In ihrem vorletzten Heimspiel der Rheinlandliga-Saison 2025/26 traf der Tabellenelfte VfB Linz auf den Klassenprimus Ahrweiler BC. Am Ende stand das fürchterliche Ergebnis von 2:9. Konsterniert verließen die Linzer Fans den Kaiserberg.
Durch die Samstagsergebnisse in der Oberliga war vor Spielbeginn bereits klar, dass es in der Rheinlandliga keinen fünften Absteiger geben wird und der VfB somit nicht mehr absteigen kann. Ob das dem Einsatzwillen der Linzer zugutekam, mag nach dem 2:9 jeder selbst beurteilen.
Ausgleich kurz vor der Pause
Jedenfalls startete die Kaiserbergelf nervös in die Partie. Bereits in der 9. Minute nutzte Ahrweiler eine Balleroberung nach einem Linzer Angriff zur frühen 1:0-Führung. Ahrweiler hatte das Spiel fest im Griff, tat aber nur noch das Nötigste. Das hatte zur Folge, dass die Heimmannschaft nach und nach besser ins Spiel kam und Mut fasste. Manuel Rott erzielte in der 42. Minute den überraschenden, aber zu diesem Zeitpunkt verdienten 1:1-Ausgleich.
Doch die Freude währte nur kurz: Denn der Linzer Florian Mamuti handelte sich wegen Ballwegschlagens noch vor dem Abpfiff seine 2. Gelbe Karte ein, sodass Linz die zweite Halbzeit in Unterzahl bestreiten musste.
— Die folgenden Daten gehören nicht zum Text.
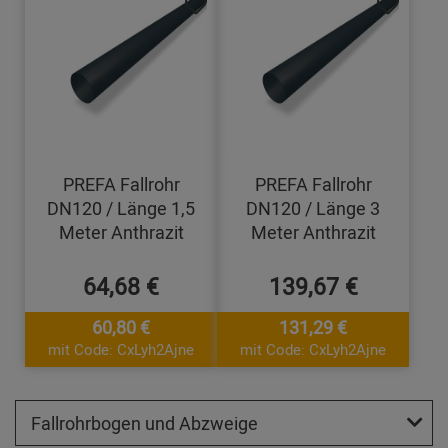
PREFA Fallrohr
PREFA Fallrohr
DN120 / Länge 1,5
DN120 / Länge 3
Meter Anthrazit
Meter Anthrazit
64,68 €
139,67 €
60,80 €
131,29 €
mit Code: CxLyh2Ajne
mit Code: CxLyh2Ajne
Fallrohrbogen und Abzweige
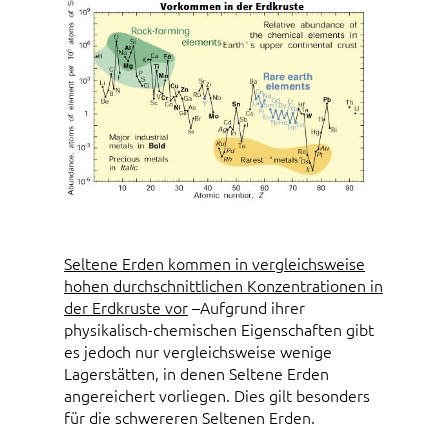
Seltene Erden kommen in vergleichsweise
hohen durchschnittlichen Konzentrationen in
der Erdkruste vor
–Aufgrund ihrer
physikalisch-chemischen Eigenschaften gibt
es jedoch nur vergleichsweise wenige
Lagerstätten, in denen Seltene Erden
angereichert vorliegen. Dies gilt besonders
für die schwereren Seltenen Erden.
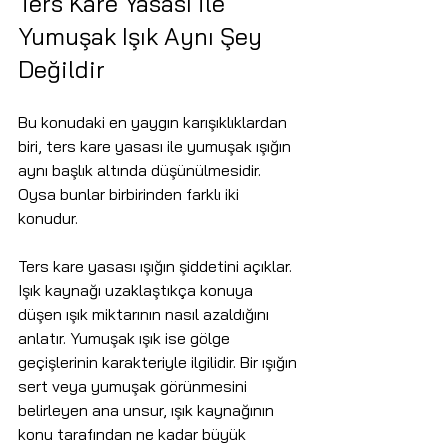
Ters Kare Yasası ile 
Yumuşak Işık Aynı Şey 
Değildir
Bu konudaki en yaygın karışıklıklardan 
biri, ters kare yasası ile yumuşak ışığın 
aynı başlık altında düşünülmesidir. 
Oysa bunlar birbirinden farklı iki 
konudur.
Ters kare yasası ışığın şiddetini açıklar. 
Işık kaynağı uzaklaştıkça konuya 
düşen ışık miktarının nasıl azaldığını 
anlatır. Yumuşak ışık ise gölge 
geçişlerinin karakteriyle ilgilidir. Bir ışığın 
sert veya yumuşak görünmesini 
belirleyen ana unsur, ışık kaynağının 
konu tarafından ne kadar büyük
Zu allem Überfluss schoss der Ahrweiler Rekordtorschütze Almir Porca sein Team ebenfalls noch vor der Pause zur 2:1-Führung.
Vier Gegentore in zehn Minuten
Nach dem Seitenwechsel brach der Widerstand der Gastgeber schließlich vollends zusammen. Durch vier Gegentreffer zwischen der 63. und 73. Minute wuchs der Rückstand auf 1:6 an. Zwar gelang dem VfB in der 77. Minute per Elfmeter durch Adis Siljkovic noch eine Ergebniskosmetik zum 2:6, doch das war es dann auch aus Linzer Sicht. Torschütze Adis Siljkovic verletzte sich nur zwei Minuten nach seinem Tor und konnte nicht mehr weiterspielen. Da das Wechselkontingent bereits ausgeschöpft war, musste Linz die Schlussphase mit nur noch neun Spielern beenden. Die numerische Überlegenheit nutzte der Tabellenführer gnadenlos aus und schraubte das Ergebnis durch weitere Treffer, darunter ein Freistoßtor von Porca kurz vor dem Ende, auf den deutlichen 2:9-Endstand hoch.
Wiedergutmachung bereits am Mittwoch, 13. Mai?
Aus Linzer Sicht war es ein gebrauchter Tag, der Fragen nach der Einstellung und Mentalität der Mannschaft aufwirft, gerade dann, wenn es nicht gut läuft. Das Team von Trainer Thomas Schuster hat nun noch zwei Ligaspiele, um Wiedergutmachung zu betreiben: zunächst am kommenden Mittwoch, 13. Mai, 20:00 Uhr, im vom letzten Spieltag vorgezogenen Heimspiel gegen den SV Laubach und dann am Samstag, 16.05., um 17:30 Uhr bei der SG 2000 Mülheim-Kärlich.
Linz: Wielpütz – Sahlan (64. Sejdija), Juniku (54. Kirschbaum), Klein, Armin Siljkovic – Mamuti, Becker, Krupp (54. Tücke), Adis Siljkovic – Schopp (64. Kill), Rott (46. Rauschenberger).
Ahrweiler: Weidner – Schuh Abranches (81. Reuter), Könez, Ebersbach (81. Wetschorek), Schirmer – Voloshchuk (71. Thaqi), Pazurek, Idel (81. Ampadu), Kuzu – Marx (69. Mohamed), Porca.
Schiedsrichter: Alexander Mürtz (Mendig)
Zuschauer: 150.
Tore: 0:1 Thomas Idel (9.), 1:1 Manuel Rott (42.), 1:2 Almir Porca (45.+2), 1:3 Ricardo Schuh Abranches (64.), 1:4 Idel (66.), 1:5 Luca Marx (67.), 1:6 Mo Saed (73.), 2:6 Adis Siljkovic (77., Foulelfmeter), 2:7 Redon Thaqi (83.), 2:8 Ümit Kuzu (85.), 2:9 Porca (89.).
Besonderheit: Gelb-Rot für Florian Mamti (45.).